We have considered other criticisms of the defendant as to the disposition of the account by the master and the trial judge and find them without merit, principally because the rule for accounting in situations like the present implicit in the decision of the Supreme Court in Duplate Corp. v. Triplex Co., 298 U.S. 448, 56 S.Ct. 792, 80 L.Ed. 1274, precludes any results other than those arrived at.

The objection to the findings on the ground that they were not sufficiently specific is also without merit. They clearly covered the ultimate facts and were not required to set forth the details of the evidence.

The judgment for the plaintiff is affirmed with costs.

[1] 10. The so-called “A.F.” stencil sheet comprised an open, porous base of Yoshino paper having a homogeneous, ink-impervious coating including a large percentage (71.6%) of oily material, and a small percentage (7%) of nitro-cellulose distributed through the oily material as a binder therefor.

11. Tests performed on the so-called “A.F.” stencil sheet showed that it was “a stencil sheet adapted for conversion into a stencil by the impact of type and the like thereon, the same comprising a base having a type-impressible coating including a cellulose compound and a tempering agent.”

12. The oily material in the so-called “A.F.” stencil sheet was a liquid whose composition was not given by the manufacturer because it was claimed at the trial to be a trade secret but it was shown to contain mineral oil, amyl stearate and some wax or waxes.

13. The so-called “M.O. 37” stencil sheet comprised an open, porous base of Yoshino paper having a homogeneous, ink-impervious coating including a large percentage (75.9%) of oily material, and a small percentage (14.7%) of nitro-cellulose distributed through the oily material as a binder therefor.

14. Tests performed on the so-called “M.O. 37” stencil sheet, similar to the tests performed on the so-called “A.F.” stencil sheet, showed that it was a “stencil sheet adapted for conversion into a stencil by the impact of type and the like thereon, the same comprising a base having a coating including a cellulose compound and a tempering agent.”

15. The oily material in the so-called “M.O. 37” stencil sheet was a liquid whose composition was not given by the manufacturer because it was claimed to be a trade secret, but it was shown to contain mineral oil, amyl stearate and some wax or waxes.
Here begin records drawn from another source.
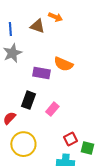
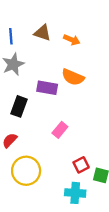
orange arrow: (55, 17) -> (72, 40), moved
black rectangle: (28, 100) -> (19, 106), moved

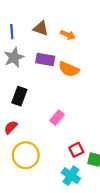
purple rectangle: (47, 88) -> (45, 60), moved
cyan cross: (75, 193) -> (71, 176), turned 30

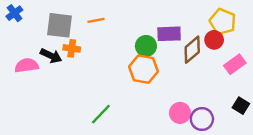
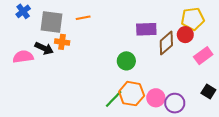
blue cross: (14, 13) -> (23, 11), moved
yellow pentagon: (223, 22) -> (193, 19), turned -30
green circle: (146, 46) -> (126, 61), moved
orange hexagon: (143, 69) -> (132, 94), moved
green line: (101, 114) -> (114, 99), moved

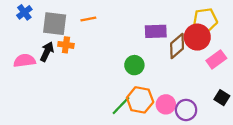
red circle: (185, 35) -> (197, 37), size x1.5
black arrow: (44, 48) -> (47, 52), turned -90

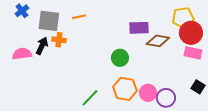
red circle: (197, 37) -> (191, 33), moved
brown diamond: (177, 46) -> (158, 41), turned 50
pink rectangle: (216, 59) -> (193, 53), turned 48
green line: (121, 105) -> (90, 98), moved

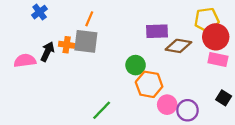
blue cross: (22, 11) -> (40, 12), moved
orange line: (79, 17) -> (89, 19), turned -56
gray square: (49, 21) -> (86, 41), moved
orange hexagon: (125, 89) -> (149, 84), moved

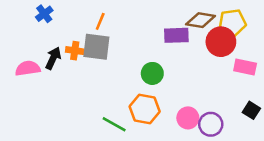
red circle: (216, 37) -> (221, 42), moved
brown diamond: (178, 46) -> (201, 20), moved
orange hexagon: (149, 84) -> (145, 109), moved
green line: (102, 110) -> (114, 124), turned 75

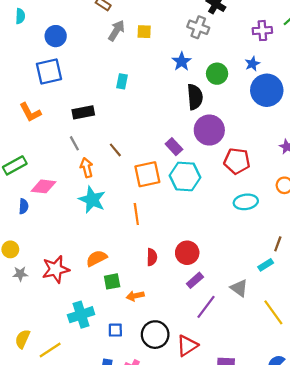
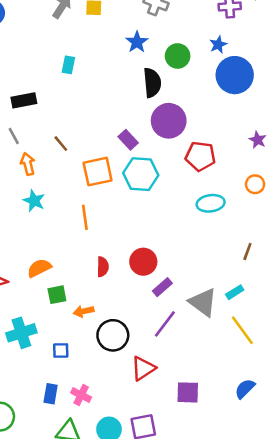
cyan star: (92, 200) -> (34, 201), size x0.7
cyan rectangle: (266, 265) -> (235, 292), moved
purple rectangle: (195, 280) -> (162, 287), moved
gray triangle: (239, 288) -> (203, 302), size x1.4
black circle: (155, 335) -> (113, 335), moved

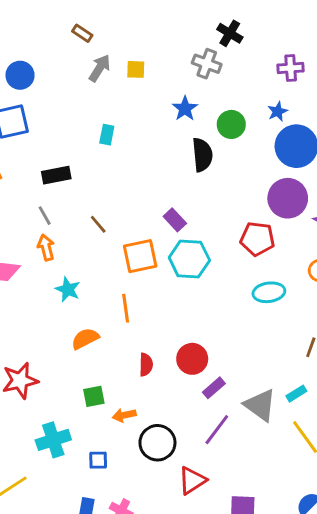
purple circle: (169, 121) -> (288, 198), moved
orange arrow: (28, 164) -> (46, 247), moved
orange semicircle: (39, 268) -> (85, 339), moved

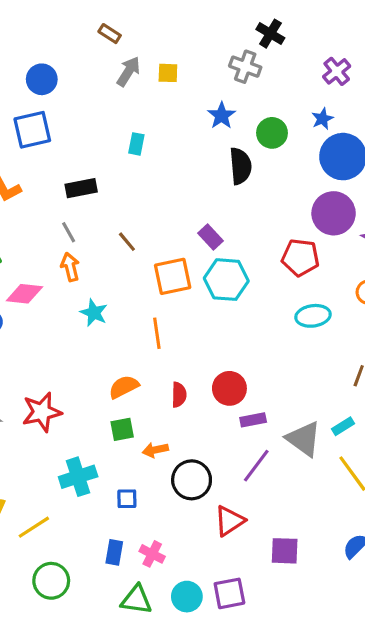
purple cross: (291, 68) -> (337, 71), turned -35
orange semicircle: (85, 339) -> (124, 387), moved
purple rectangle: (214, 388) -> (253, 420), turned 30

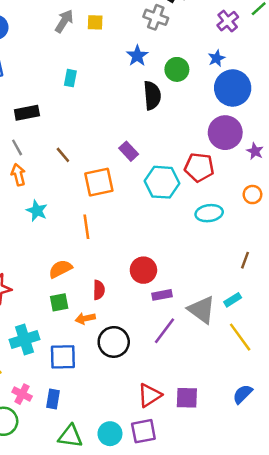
cyan hexagon: (226, 280) -> (162, 182), moved
red semicircle: (179, 395) -> (99, 290), moved
blue square: (127, 499) -> (63, 357), size x1.6
red triangle: (229, 521) -> (150, 395), moved
pink cross: (152, 554) -> (22, 394), moved

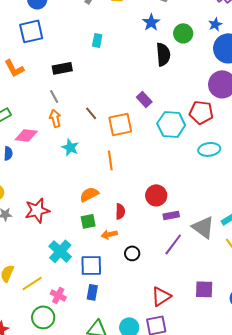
brown line: (63, 155) -> (91, 113), moved
cyan cross: (24, 340) -> (60, 251), turned -30
black circle: (114, 342) -> (132, 253), size x0.6
purple square: (187, 398) -> (204, 289), moved
blue rectangle: (53, 399) -> (92, 292), moved

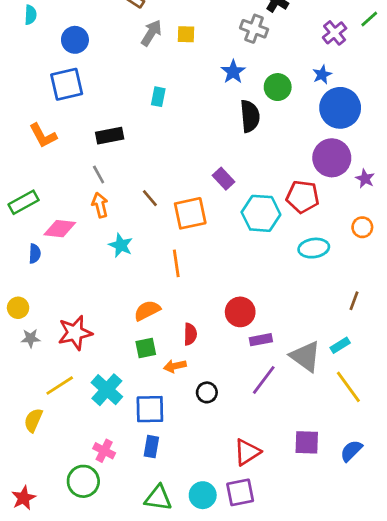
yellow line: (32, 283) -> (60, 385), moved

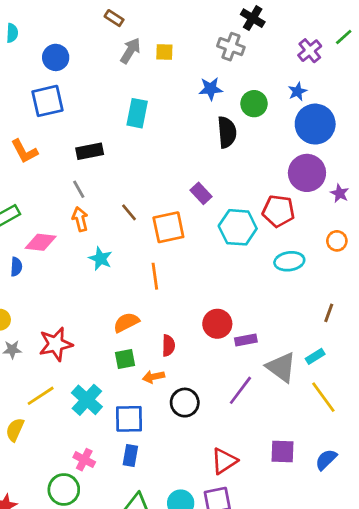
blue star: (233, 72) -> (211, 89), turned 30
cyan rectangle: (158, 97) -> (137, 113), size x1.5
purple rectangle: (261, 340) -> (246, 340), moved
black circle: (207, 392) -> (185, 403), size x1.4

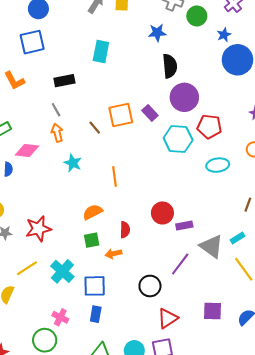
green circle: (254, 104) -> (197, 16), moved
purple circle: (307, 173) -> (184, 97), moved
orange square: (168, 227) -> (121, 115), moved
black circle: (185, 403) -> (150, 286), moved

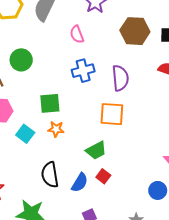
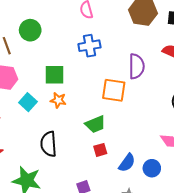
purple semicircle: (120, 78) -> (137, 66), moved
red square: (103, 176) -> (100, 150), turned 32
blue semicircle: (80, 183) -> (127, 163), moved

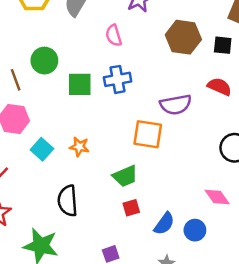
purple semicircle: (137, 66) -> (176, 105), turned 80
green square: (54, 75) -> (80, 84), moved

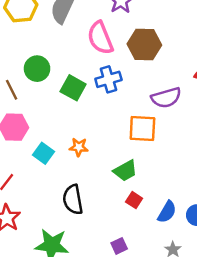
pink semicircle: (114, 35) -> (100, 38), size x1.6
brown hexagon: (183, 37) -> (144, 44), moved
green square: (80, 84) -> (73, 88), turned 35
red square: (131, 208) -> (134, 200), turned -35

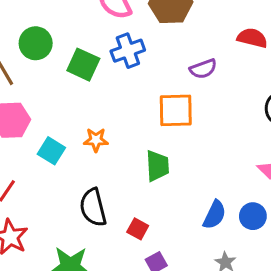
purple semicircle: (166, 98) -> (203, 69), size x0.7
green trapezoid: (125, 171) -> (157, 166), turned -60
red square: (134, 200) -> (138, 229), moved

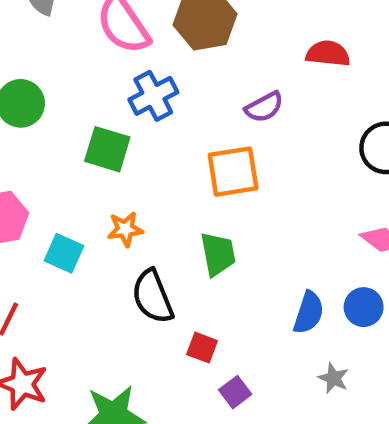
green square: (83, 65) -> (107, 149), moved
black semicircle: (93, 207) -> (153, 297), moved

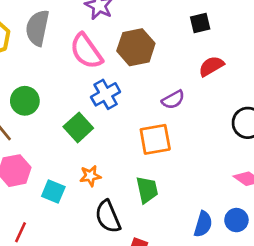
red semicircle: (328, 53) -> (211, 66), turned -35
green square: (107, 149) -> (78, 127), turned 32

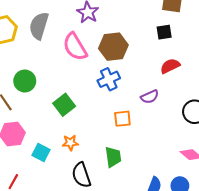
blue cross: (106, 94) -> (109, 79), moved
purple semicircle: (173, 100) -> (150, 97), moved
orange square: (155, 139) -> (122, 119), size x0.7

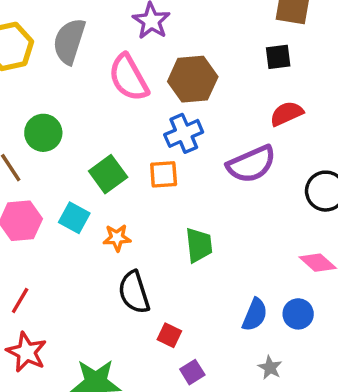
purple semicircle: (150, 97) -> (251, 164), size x1.6
orange square: (122, 119) -> (164, 174), moved
cyan square: (41, 152) -> (74, 218), moved
green trapezoid: (113, 157) -> (199, 245), moved

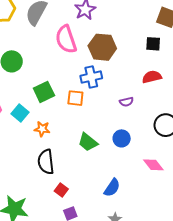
purple semicircle: (251, 164) -> (126, 102), size x0.5
green trapezoid: (199, 245) -> (88, 142), turned 125
blue circle: (298, 314) -> (122, 138), moved

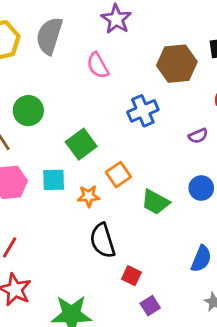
pink semicircle: (66, 39) -> (98, 65), size x0.7
brown hexagon: (102, 47) -> (177, 64), moved
orange square: (75, 98) -> (118, 175), moved, turned -30
cyan square: (20, 113) -> (54, 180), turned -30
16. The so-called “M.O.” stencil sheet comprised an open, porous base of Yoshino paper having a homogeneous, ink-impervious coating including a large percentage (from 76.18% to 61.2%) of oily material and a small percentage (from 14.81% to 19.87%) of nitro-cellulose distributed through the oily material as a binder therefor.

17. Tests performed on the so-called “M.O.” stencil sheet, similar to the tests on the so-called “A.F.” and “M.O. 37” stencil sheets, showed that it was “a stencil sheet adapted for conversion into a stencil by the impact of type and the like thereon, the same comprising a base having a type-impressible coating including a cellulose compound and a tempering agent.”

18. The oily material in the so-called “M.O.” stencil sheet was a liquid whose composition was not given by the manufacturer because it was claimed to be a trade secret but it was shown to contain mineral oil, amyl stearate and some wax or waxes.

19. The liquid oily material contained in the so-called “A.F.” “M.O. 37” and “M.O.” stencil sheets functioned as a tempering agent for the nitro-cellulose in the proportions in which they were contained in the respective stencil sheets and the differences between them were merely colorable.